Online distribution frees you up to target new areas. Where you might have been selling your product or service locally, opening up an online distribution channel means you can sell across the UK, or further.
The first thing you need to determine is whether or not your products can be sold online profitably. You need to take into account key factors such as shipping, packaging and the physical costs of needing someone (possibly you, hopefully staff) to pack and ship.
There are four checkpoints to open an online store if you haven’t before:
1. Conduct a feasibility test to make sure you can make money
Successful online stores are those that have been properly researched, launched and operated. This takes time and it’s like adding a new product line as part of a long-term growth strategy. Look for similar businesses and see how they’ve set up their online operation. For example, if you’re operating a gym, customers can not only join online, but you could also be selling workout supplements and clothing as well as instructional videos that you’ve bought via a wholesaler.
2. Limit the risk
Start small, look to grow and learn what your customers want. Study the online and social trends. You can also deliver your marketing material online through content marketing.
3. Have an online marketing campaign
Your website and social media platforms work together here, with social media driving traffic to your website where customers can access your content. Set up metrics and campaigns to drive traffic with search engine marketing and search engine optimisation.
4. Have or buy-in online experience
If you’re new to the internet, and even less experienced in online selling, take the time to get up to speed with it yourself (or employ or engage a web company that knows what they are doing).
Your website
You’ll probably have an online presence with your website and social media platforms, and it’s not too difficult to add an online trading option. Make sure that;
Third-party distribution channels
Selling your product through an already-established online channel, such as Amazon, eBay or the multitude of online portals is often a fast method to test if there is a demand. You might want to consider this before setting up your own channel.

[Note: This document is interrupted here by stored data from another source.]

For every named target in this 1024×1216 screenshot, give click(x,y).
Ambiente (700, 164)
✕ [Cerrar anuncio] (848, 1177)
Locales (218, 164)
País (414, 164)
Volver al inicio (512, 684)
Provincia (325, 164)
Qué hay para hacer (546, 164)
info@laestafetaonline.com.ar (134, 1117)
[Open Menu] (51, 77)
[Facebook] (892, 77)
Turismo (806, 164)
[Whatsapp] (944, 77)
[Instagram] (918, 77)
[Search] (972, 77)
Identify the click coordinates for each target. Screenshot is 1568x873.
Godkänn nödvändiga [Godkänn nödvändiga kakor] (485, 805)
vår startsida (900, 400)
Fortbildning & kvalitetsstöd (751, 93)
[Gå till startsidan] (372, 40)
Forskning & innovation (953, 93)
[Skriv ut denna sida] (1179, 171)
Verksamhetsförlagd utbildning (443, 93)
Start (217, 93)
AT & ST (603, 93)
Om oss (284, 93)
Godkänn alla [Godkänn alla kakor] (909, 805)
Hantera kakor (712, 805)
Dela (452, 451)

Third parties already have payment options, warehousing, customer service and shipping already set up, so you don’t need to worry about them. What you should focus on is whether or not people want to buy what you’re selling online. If your sales are encouraging, then it could be time to think about selling your product online yourself.

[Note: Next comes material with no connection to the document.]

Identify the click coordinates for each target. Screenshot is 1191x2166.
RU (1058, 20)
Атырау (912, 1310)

The drawbacks of using a third-party online distribution channel are that they’ll take a percentage of your sales as fees, and you don’t get the same customer engagement. As far as they’re concerned, they’re buying from Amazon, and you don’t get to connect with them the same way you would if they’re buying from you directly.

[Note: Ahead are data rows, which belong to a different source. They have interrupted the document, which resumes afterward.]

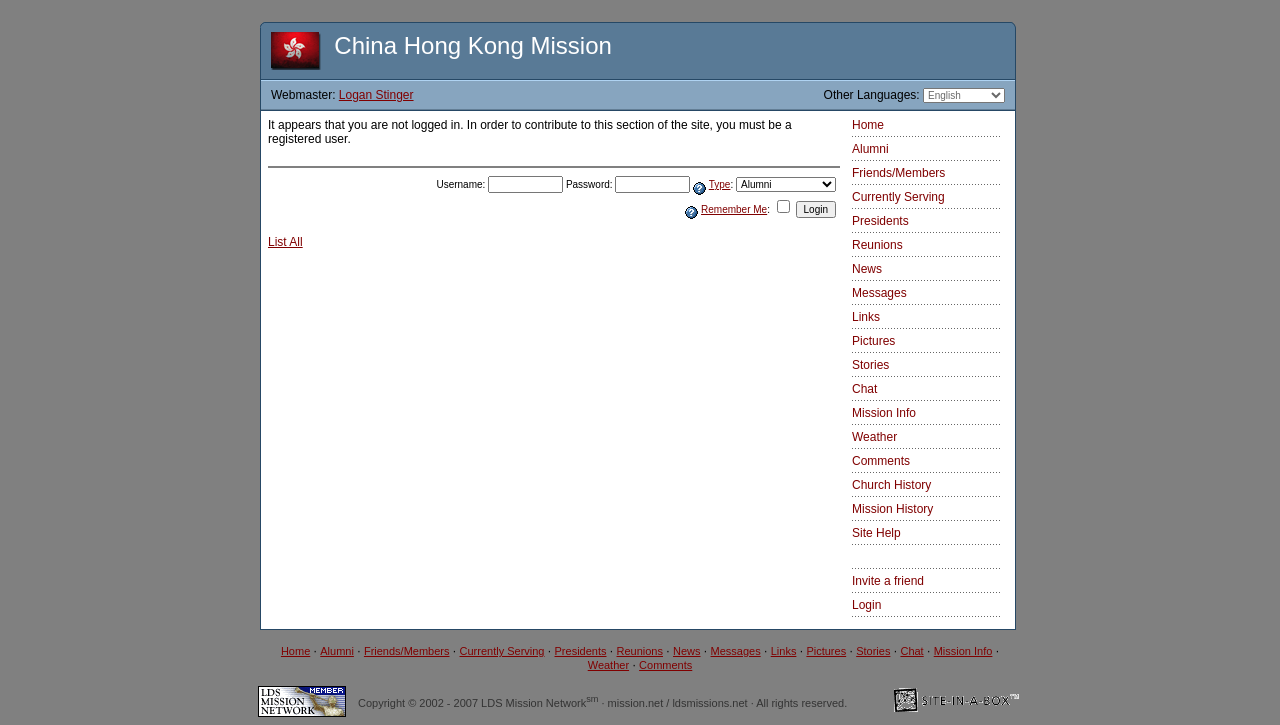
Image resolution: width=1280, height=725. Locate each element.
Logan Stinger (376, 95)
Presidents (880, 221)
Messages (879, 293)
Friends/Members (898, 173)
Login (866, 605)
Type (720, 184)
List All (285, 242)
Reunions (877, 245)
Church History (891, 485)
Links (866, 317)
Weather (874, 437)
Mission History (892, 509)
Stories (870, 365)
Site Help (876, 533)
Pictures (873, 341)
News (867, 269)
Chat (864, 389)
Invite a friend (888, 581)
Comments (881, 461)
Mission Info (884, 413)
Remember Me (734, 209)
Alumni (870, 149)
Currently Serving (898, 197)
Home (868, 125)
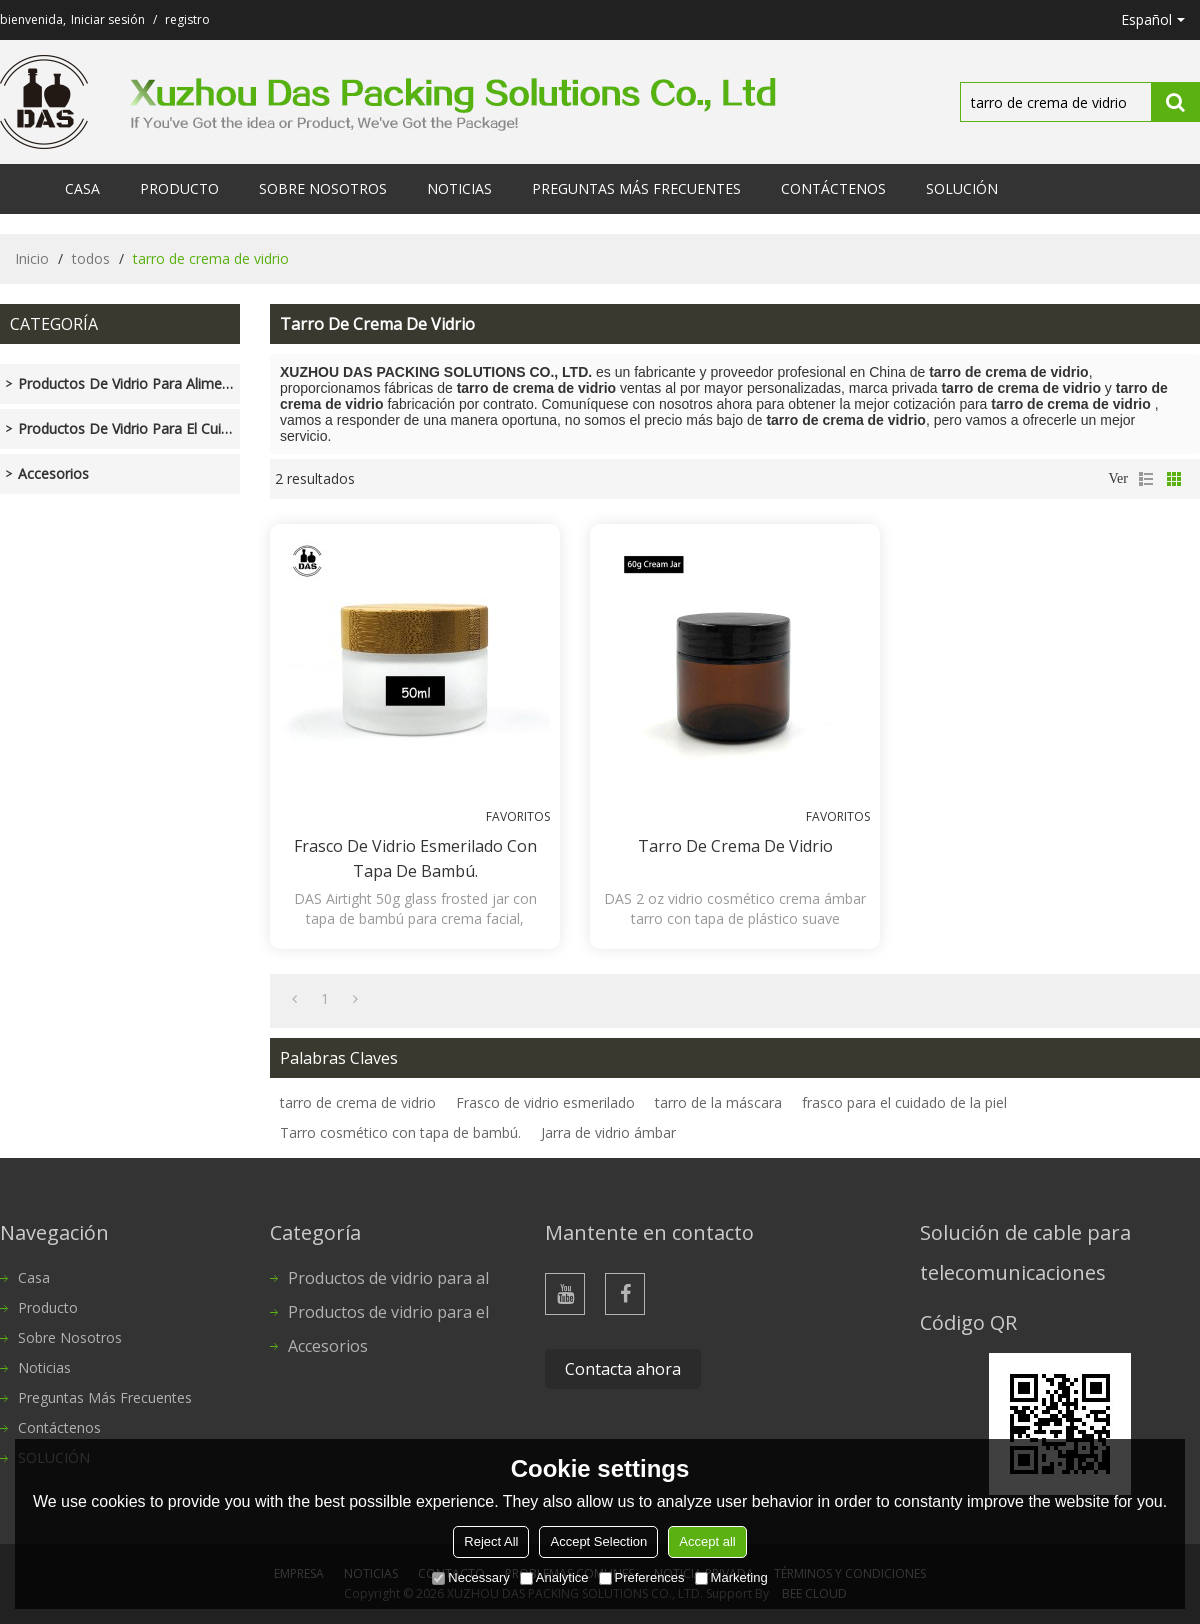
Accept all (707, 1541)
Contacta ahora (623, 1369)
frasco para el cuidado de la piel (904, 1102)
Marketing (731, 1577)
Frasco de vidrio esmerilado (545, 1102)
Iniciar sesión (108, 19)
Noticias (459, 188)
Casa (82, 188)
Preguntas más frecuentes (636, 188)
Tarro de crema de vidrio (735, 846)
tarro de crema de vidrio (358, 1102)
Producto (179, 188)
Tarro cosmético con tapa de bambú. (400, 1132)
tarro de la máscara (718, 1102)
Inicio (32, 258)
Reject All (491, 1541)
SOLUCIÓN (962, 188)
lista (1146, 479)
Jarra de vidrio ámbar (608, 1132)
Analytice (554, 1577)
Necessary (470, 1577)
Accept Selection (598, 1541)
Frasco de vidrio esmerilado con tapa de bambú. (415, 858)
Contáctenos (833, 188)
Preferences (642, 1577)
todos (91, 258)
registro (187, 19)
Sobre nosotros (323, 188)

Getting your products or services online is an effective and relatively easy way to grow your business and increase sales. Not only that, but you’re going to expand your customer base to other areas that have customers in your target market. Selling online can also reduce costs, especially rent and staff expenses, so you’ll be improving your cash flow. Online distribution channels are also a great way to start out if you’re planning to move into exporting, since you’ll get a feel for the international marketplace and make important contacts.